>>>

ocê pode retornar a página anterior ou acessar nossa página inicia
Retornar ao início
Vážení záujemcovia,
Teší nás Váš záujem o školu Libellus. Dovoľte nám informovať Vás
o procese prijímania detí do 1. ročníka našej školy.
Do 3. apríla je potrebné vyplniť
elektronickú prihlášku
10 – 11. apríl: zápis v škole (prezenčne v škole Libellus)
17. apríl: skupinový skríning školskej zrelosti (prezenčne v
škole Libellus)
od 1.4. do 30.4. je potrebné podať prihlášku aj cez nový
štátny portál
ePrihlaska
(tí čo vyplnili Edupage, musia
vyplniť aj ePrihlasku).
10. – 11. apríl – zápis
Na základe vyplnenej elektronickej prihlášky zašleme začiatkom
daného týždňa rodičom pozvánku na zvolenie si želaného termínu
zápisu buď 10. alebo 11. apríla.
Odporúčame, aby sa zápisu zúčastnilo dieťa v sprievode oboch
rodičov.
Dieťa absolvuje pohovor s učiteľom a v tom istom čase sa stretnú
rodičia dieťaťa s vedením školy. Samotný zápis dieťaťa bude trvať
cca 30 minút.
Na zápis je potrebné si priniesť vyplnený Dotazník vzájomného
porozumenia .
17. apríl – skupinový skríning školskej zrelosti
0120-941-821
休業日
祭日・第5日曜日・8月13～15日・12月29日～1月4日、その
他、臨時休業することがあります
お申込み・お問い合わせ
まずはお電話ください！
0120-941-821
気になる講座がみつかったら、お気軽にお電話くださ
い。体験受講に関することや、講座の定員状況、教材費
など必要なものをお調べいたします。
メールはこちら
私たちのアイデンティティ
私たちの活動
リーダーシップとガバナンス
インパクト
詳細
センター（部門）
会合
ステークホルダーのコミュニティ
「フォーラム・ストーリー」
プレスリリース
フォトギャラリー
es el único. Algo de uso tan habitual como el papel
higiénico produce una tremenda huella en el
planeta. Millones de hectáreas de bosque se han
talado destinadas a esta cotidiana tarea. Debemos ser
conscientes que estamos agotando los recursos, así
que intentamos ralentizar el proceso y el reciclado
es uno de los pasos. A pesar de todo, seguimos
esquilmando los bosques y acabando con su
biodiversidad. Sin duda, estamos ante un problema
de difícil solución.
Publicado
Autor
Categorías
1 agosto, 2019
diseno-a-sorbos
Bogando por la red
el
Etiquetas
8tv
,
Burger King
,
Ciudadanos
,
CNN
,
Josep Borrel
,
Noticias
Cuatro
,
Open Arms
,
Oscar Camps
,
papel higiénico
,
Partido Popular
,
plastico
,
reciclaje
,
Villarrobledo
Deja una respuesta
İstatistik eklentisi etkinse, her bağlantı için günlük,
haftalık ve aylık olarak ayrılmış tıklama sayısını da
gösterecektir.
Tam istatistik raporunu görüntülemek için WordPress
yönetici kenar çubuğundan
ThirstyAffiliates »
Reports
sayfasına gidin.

<<<

[What the task asks] Top to bottom, set down the entries above word for word.

[Output for this task]
ocê pode retornar a página anterior ou acessar nossa página inicia
Retornar ao início
Vážení záujemcovia,
Teší nás Váš záujem o školu Libellus. Dovoľte nám informovať Vás
o procese prijímania detí do 1. ročníka našej školy.
Do 3. apríla je potrebné vyplniť
elektronickú prihlášku
10 – 11. apríl: zápis v škole (prezenčne v škole Libellus)
17. apríl: skupinový skríning školskej zrelosti (prezenčne v
škole Libellus)
od 1.4. do 30.4. je potrebné podať prihlášku aj cez nový
štátny portál
ePrihlaska
(tí čo vyplnili Edupage, musia
vyplniť aj ePrihlasku).
10. – 11. apríl – zápis
Na základe vyplnenej elektronickej prihlášky zašleme začiatkom
daného týždňa rodičom pozvánku na zvolenie si želaného termínu
zápisu buď 10. alebo 11. apríla.
Odporúčame, aby sa zápisu zúčastnilo dieťa v sprievode oboch
rodičov.
Dieťa absolvuje pohovor s učiteľom a v tom istom čase sa stretnú
rodičia dieťaťa s vedením školy. Samotný zápis dieťaťa bude trvať
cca 30 minút.
Na zápis je potrebné si priniesť vyplnený Dotazník vzájomného
porozumenia .
17. apríl – skupinový skríning školskej zrelosti
0120-941-821
休業日
祭日・第5日曜日・8月13～15日・12月29日～1月4日、その
他、臨時休業することがあります
お申込み・お問い合わせ
まずはお電話ください！
0120-941-821
気になる講座がみつかったら、お気軽にお電話くださ
い。体験受講に関することや、講座の定員状況、教材費
など必要なものをお調べいたします。
メールはこちら
私たちのアイデンティティ
私たちの活動
リーダーシップとガバナンス
インパクト
詳細
センター（部門）
会合
ステークホルダーのコミュニティ
「フォーラム・ストーリー」
プレスリリース
フォトギャラリー
es el único. Algo de uso tan habitual como el papel
higiénico produce una tremenda huella en el
planeta. Millones de hectáreas de bosque se han
talado destinadas a esta cotidiana tarea. Debemos ser
conscientes que estamos agotando los recursos, así
que intentamos ralentizar el proceso y el reciclado
es uno de los pasos. A pesar de todo, seguimos
esquilmando los bosques y acabando con su
biodiversidad. Sin duda, estamos ante un problema
de difícil solución.
Publicado
Autor
Categorías
1 agosto, 2019
diseno-a-sorbos
Bogando por la red
el
Etiquetas
8tv
,
Burger King
,
Ciudadanos
,
CNN
,
Josep Borrel
,
Noticias
Cuatro
,
Open Arms
,
Oscar Camps
,
papel higiénico
,
Partido Popular
,
plastico
,
reciclaje
,
Villarrobledo
Deja una respuesta
İstatistik eklentisi etkinse, her bağlantı için günlük,
haftalık ve aylık olarak ayrılmış tıklama sayısını da
gösterecektir.
Tam istatistik raporunu görüntülemek için WordPress
yönetici kenar çubuğundan
ThirstyAffiliates »
Reports
sayfasına gidin.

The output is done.